Excerpts from a dataset:
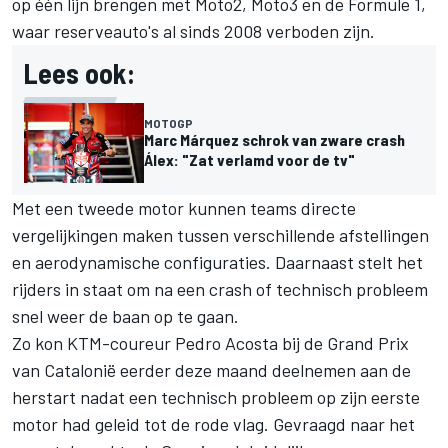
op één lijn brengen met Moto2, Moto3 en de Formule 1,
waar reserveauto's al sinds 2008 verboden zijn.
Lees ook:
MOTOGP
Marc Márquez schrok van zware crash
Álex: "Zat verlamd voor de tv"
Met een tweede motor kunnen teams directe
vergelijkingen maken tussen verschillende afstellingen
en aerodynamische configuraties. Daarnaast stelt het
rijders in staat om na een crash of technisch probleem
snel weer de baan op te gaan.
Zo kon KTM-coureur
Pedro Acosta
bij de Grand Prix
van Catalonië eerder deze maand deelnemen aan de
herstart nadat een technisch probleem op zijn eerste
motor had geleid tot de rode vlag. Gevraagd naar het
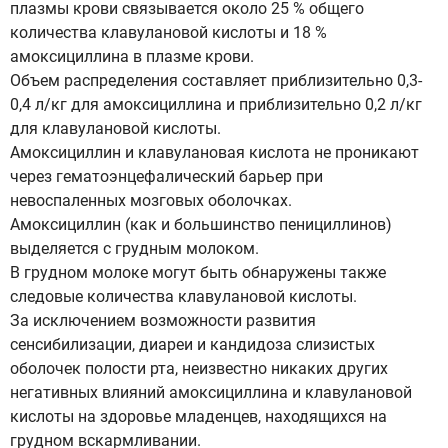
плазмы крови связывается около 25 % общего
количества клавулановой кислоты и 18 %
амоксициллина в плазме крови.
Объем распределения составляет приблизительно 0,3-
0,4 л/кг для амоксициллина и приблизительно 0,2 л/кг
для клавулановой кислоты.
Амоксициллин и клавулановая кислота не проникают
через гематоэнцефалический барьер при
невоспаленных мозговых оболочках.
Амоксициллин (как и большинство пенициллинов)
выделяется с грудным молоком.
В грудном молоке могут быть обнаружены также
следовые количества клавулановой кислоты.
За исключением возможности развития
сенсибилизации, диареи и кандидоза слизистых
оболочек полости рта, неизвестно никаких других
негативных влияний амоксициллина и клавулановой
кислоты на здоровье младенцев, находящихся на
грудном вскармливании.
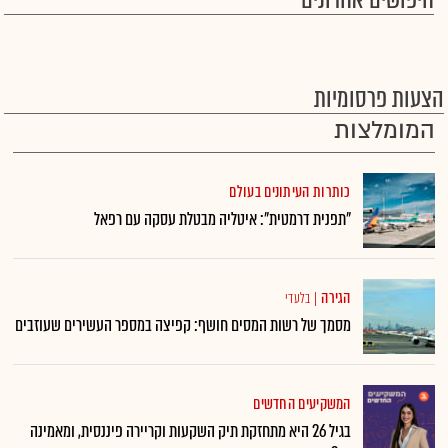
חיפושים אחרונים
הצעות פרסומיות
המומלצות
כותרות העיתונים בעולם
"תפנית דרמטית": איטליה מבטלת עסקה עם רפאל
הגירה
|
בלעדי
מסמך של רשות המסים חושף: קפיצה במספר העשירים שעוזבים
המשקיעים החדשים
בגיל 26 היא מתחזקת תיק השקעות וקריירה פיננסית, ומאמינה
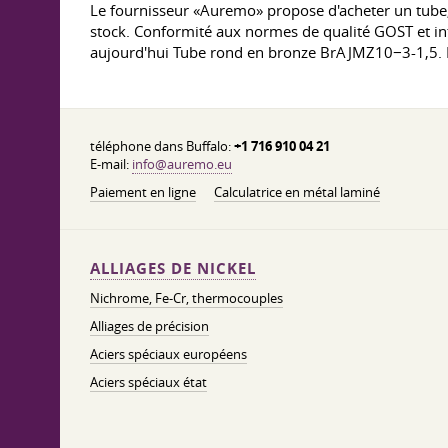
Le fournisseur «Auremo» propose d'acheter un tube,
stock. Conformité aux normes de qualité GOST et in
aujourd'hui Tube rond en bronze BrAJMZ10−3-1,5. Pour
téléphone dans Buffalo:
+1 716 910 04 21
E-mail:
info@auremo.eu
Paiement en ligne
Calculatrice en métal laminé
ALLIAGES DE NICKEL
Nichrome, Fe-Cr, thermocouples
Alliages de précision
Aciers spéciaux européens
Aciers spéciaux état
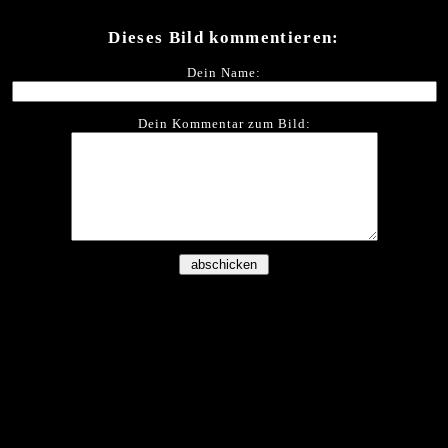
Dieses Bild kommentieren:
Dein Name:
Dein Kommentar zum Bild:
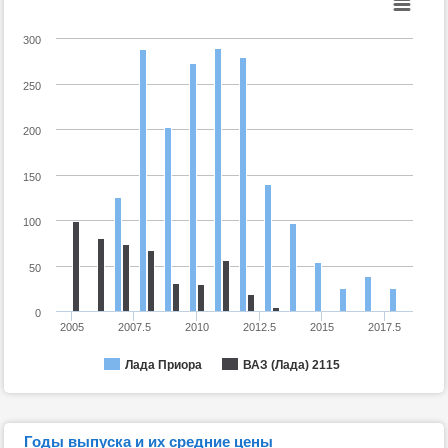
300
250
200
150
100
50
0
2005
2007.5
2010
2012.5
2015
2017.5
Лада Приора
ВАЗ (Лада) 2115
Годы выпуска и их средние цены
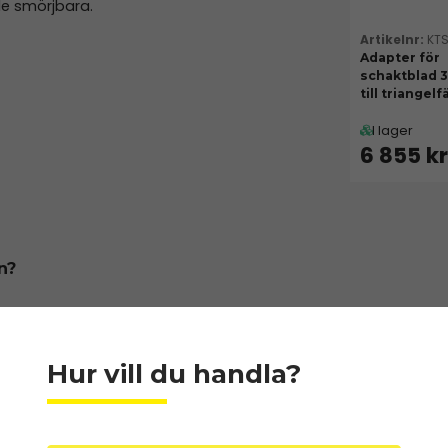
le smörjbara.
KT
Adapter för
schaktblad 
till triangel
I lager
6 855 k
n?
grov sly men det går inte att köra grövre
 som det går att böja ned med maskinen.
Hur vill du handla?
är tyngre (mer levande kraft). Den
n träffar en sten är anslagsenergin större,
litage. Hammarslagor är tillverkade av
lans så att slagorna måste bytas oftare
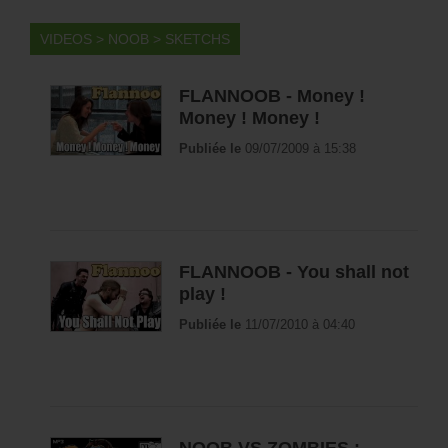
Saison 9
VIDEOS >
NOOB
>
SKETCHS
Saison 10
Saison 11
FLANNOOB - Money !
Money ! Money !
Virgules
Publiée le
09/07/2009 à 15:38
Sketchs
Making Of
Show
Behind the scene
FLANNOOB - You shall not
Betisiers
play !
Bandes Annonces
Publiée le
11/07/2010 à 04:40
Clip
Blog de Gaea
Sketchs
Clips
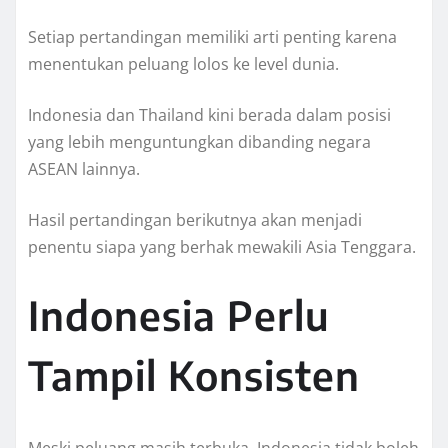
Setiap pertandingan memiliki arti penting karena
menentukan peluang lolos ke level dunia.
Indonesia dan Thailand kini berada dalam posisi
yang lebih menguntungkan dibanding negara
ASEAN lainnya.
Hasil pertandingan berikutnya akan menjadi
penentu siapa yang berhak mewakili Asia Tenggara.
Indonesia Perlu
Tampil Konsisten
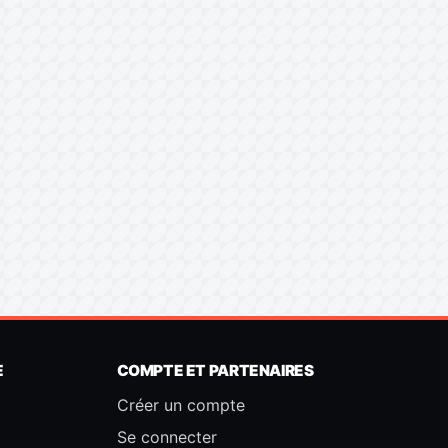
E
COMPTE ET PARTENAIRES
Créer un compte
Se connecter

Work order:
List the lines of the records where "motor" occurs.

Task solution:
Met een tweede motor kunnen teams directe
motor had geleid tot de rode vlag. Gevraagd naar het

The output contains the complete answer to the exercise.